Start of Material for this exercise

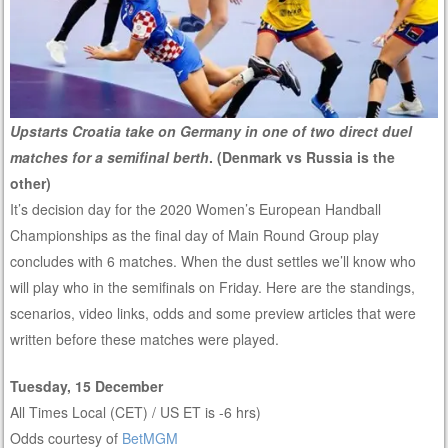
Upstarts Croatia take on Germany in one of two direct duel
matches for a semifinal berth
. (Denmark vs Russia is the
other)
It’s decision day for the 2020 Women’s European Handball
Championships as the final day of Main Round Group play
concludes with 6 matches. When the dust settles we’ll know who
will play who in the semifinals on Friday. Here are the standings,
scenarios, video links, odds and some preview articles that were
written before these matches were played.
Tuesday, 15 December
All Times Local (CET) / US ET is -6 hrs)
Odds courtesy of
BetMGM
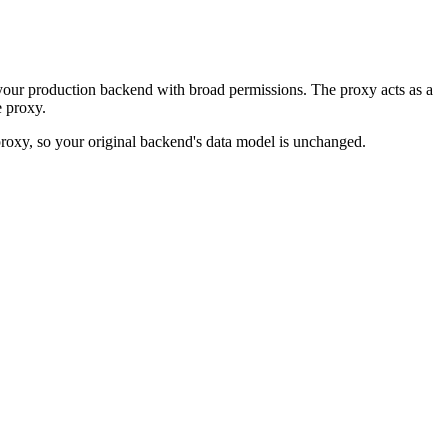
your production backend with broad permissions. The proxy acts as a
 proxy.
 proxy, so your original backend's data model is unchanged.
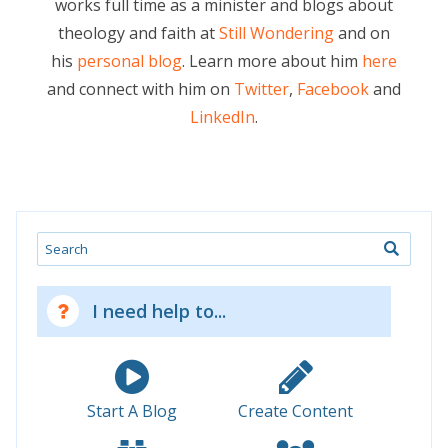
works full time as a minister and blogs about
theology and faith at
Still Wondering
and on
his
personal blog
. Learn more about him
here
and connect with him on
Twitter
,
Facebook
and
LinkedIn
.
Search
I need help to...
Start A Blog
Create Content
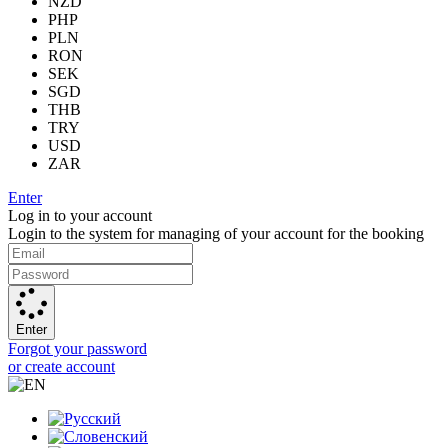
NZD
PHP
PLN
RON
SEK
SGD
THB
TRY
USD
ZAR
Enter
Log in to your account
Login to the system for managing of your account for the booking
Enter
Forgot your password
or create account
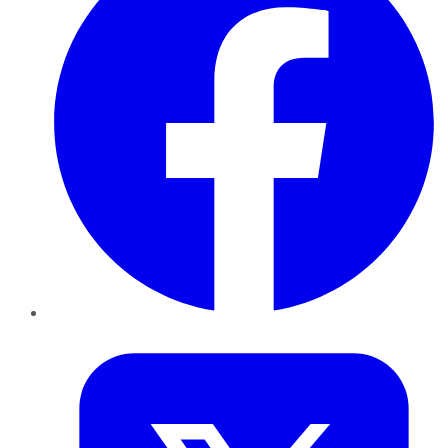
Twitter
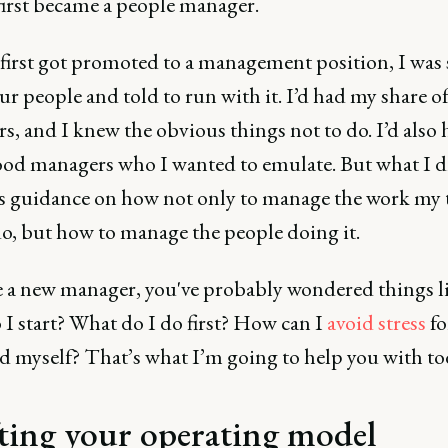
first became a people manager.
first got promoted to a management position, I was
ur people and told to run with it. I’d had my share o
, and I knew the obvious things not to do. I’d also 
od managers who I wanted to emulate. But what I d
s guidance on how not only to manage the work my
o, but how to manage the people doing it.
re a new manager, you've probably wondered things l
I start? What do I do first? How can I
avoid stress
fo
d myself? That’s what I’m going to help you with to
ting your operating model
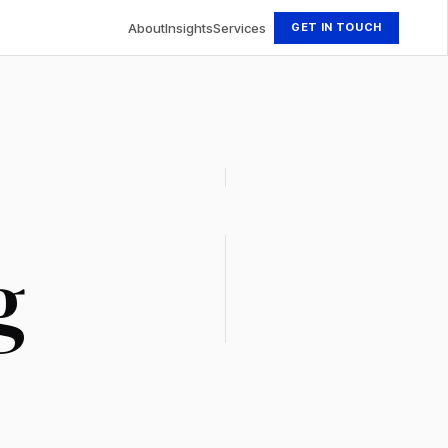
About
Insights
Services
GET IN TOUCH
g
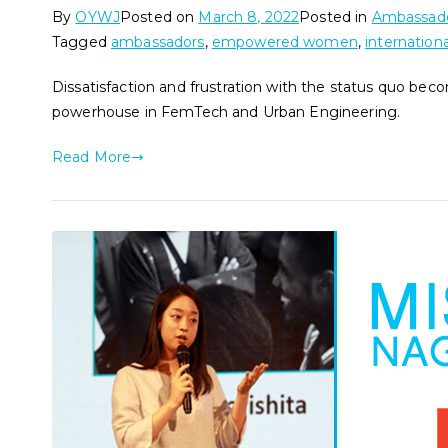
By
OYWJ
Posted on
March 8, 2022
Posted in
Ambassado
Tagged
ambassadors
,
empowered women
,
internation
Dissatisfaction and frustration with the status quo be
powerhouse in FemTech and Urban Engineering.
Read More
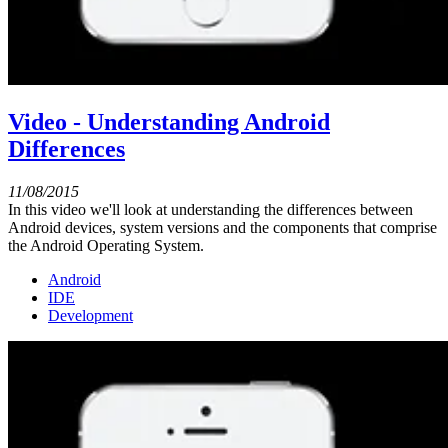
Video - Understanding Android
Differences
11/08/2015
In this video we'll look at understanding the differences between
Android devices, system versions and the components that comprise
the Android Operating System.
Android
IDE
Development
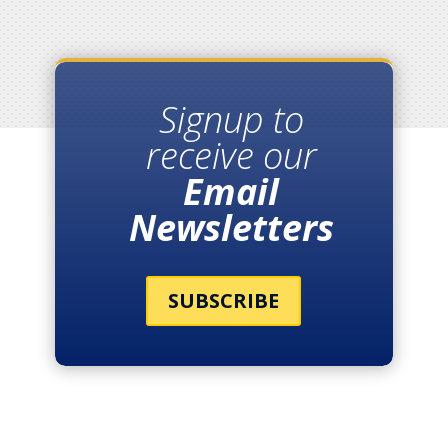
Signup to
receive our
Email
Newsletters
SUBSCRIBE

End of Material for this exercise

**Your task:**
The line containing "Odds courtesy of" marks the end: copy exactly every line from the start of the records up to and including it, leaving out the pictures.

**Reply to the task:**
Upstarts Croatia take on Germany in one of two direct duel
matches for a semifinal berth
. (Denmark vs Russia is the
other)
It’s decision day for the 2020 Women’s European Handball
Championships as the final day of Main Round Group play
concludes with 6 matches. When the dust settles we’ll know who
will play who in the semifinals on Friday. Here are the standings,
scenarios, video links, odds and some preview articles that were
written before these matches were played.
Tuesday, 15 December
All Times Local (CET) / US ET is -6 hrs)
Odds courtesy of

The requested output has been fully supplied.